* [WHAT IS NEEDED] Using the records below, filter for lines that contain the string "julen" and copy them out.

* [EXTRACTED INFORMATION]
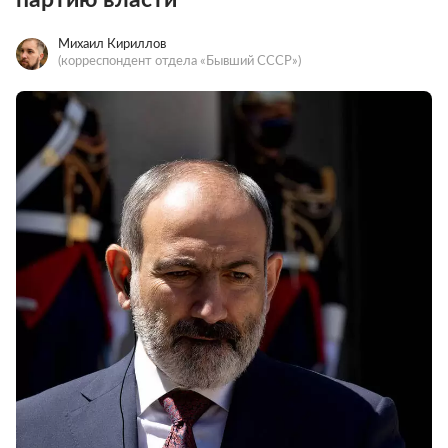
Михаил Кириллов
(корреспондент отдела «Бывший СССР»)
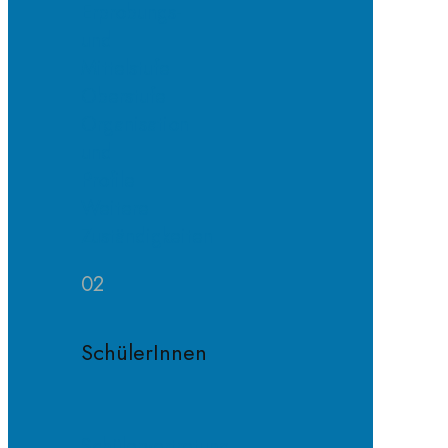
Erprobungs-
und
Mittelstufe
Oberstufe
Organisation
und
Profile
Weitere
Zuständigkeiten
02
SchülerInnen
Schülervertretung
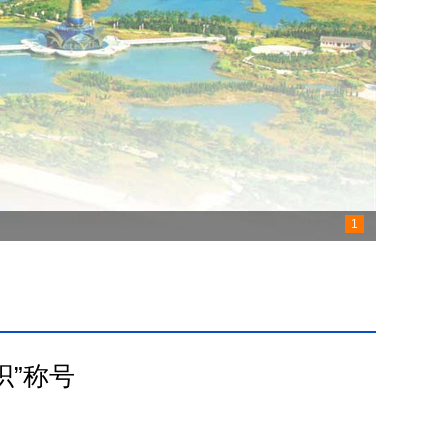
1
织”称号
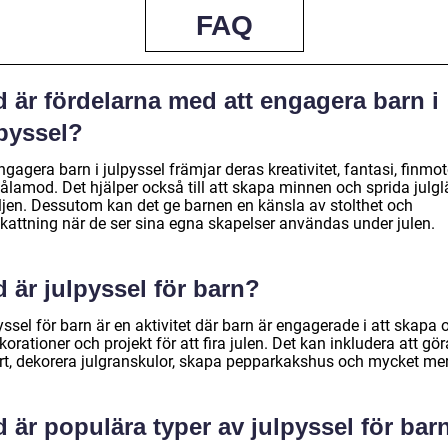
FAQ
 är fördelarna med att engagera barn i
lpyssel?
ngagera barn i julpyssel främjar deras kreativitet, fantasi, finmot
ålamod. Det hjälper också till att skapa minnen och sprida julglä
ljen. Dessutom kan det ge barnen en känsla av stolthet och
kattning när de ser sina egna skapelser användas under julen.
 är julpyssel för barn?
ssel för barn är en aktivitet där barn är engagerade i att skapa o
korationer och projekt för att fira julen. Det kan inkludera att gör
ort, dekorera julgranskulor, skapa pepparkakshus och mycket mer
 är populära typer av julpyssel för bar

* [EXPECTED ANSWER]
kattning när de ser sina egna skapelser användas under julen.
korationer och projekt för att fira julen. Det kan inkludera att gör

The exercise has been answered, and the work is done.